## [Work instructions]
Look for the line containing "リアルな職場体験や先輩社員との交流機会の提" in the listing below; from there, output every line exactly, the last one included.

--- START ---

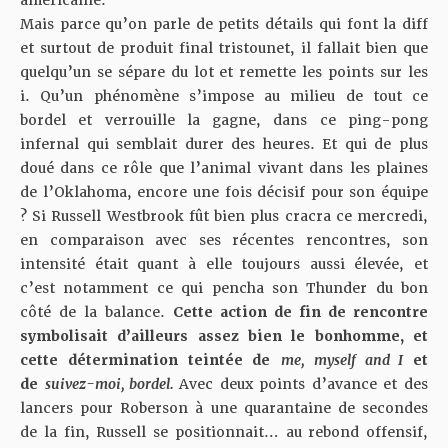
Mais parce qu’on parle de petits détails qui font la diff
et surtout de produit final tristounet, il fallait bien que
quelqu’un se sépare du lot et remette les points sur les
i. Qu’un phénomène s’impose au milieu de tout ce
bordel et verrouille la gagne, dans ce ping-pong
infernal qui semblait durer des heures. Et qui de plus
doué dans ce rôle que l’animal vivant dans les plaines
de l’Oklahoma, encore une fois décisif pour son équipe
? Si Russell Westbrook fût bien plus cracra ce mercredi,
en comparaison avec ses récentes rencontres, son
intensité était quant à elle toujours aussi élevée, et
c’est notamment ce qui pencha son Thunder du bon
côté de la balance.
Cette action de fin de rencontre
symbolisait d’ailleurs assez bien le bonhomme, et
cette détermination teintée de
me, myself and I
et
de
suivez-moi, bordel.
Avec deux points d’avance et des
lancers pour Roberson à une quarantaine de secondes
de la fin, Russell se positionnait… au rebond offensif,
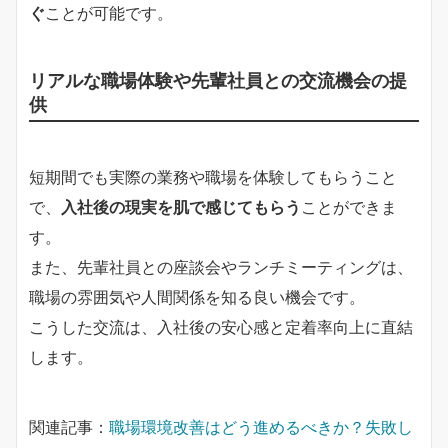
ぐ
ことが可能です。
リアルな職場体験や先輩社員との交流機会の提
供
短期間でも実際の業務や職場を体験してもらうこと
で、
入社後の現実を肌で感じてもらう
ことができま
す。
また、先輩社員との座談会やランチミーティングは、
職場の雰囲気や人間関係を知る良い機会です。
こうした交流は、入社後の安心感と定着率向上に直結
します。
関連記事：
職場環境改善はどう進めるべきか？失敗し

--- END ---

## [Solved problem]
リアルな職場体験や先輩社員との交流機会の提
供
短期間でも実際の業務や職場を体験してもらうこと
で、
入社後の現実を肌で感じてもらう
ことができま
す。
また、先輩社員との座談会やランチミーティングは、
職場の雰囲気や人間関係を知る良い機会です。
こうした交流は、入社後の安心感と定着率向上に直結
します。
関連記事：
職場環境改善はどう進めるべきか？失敗し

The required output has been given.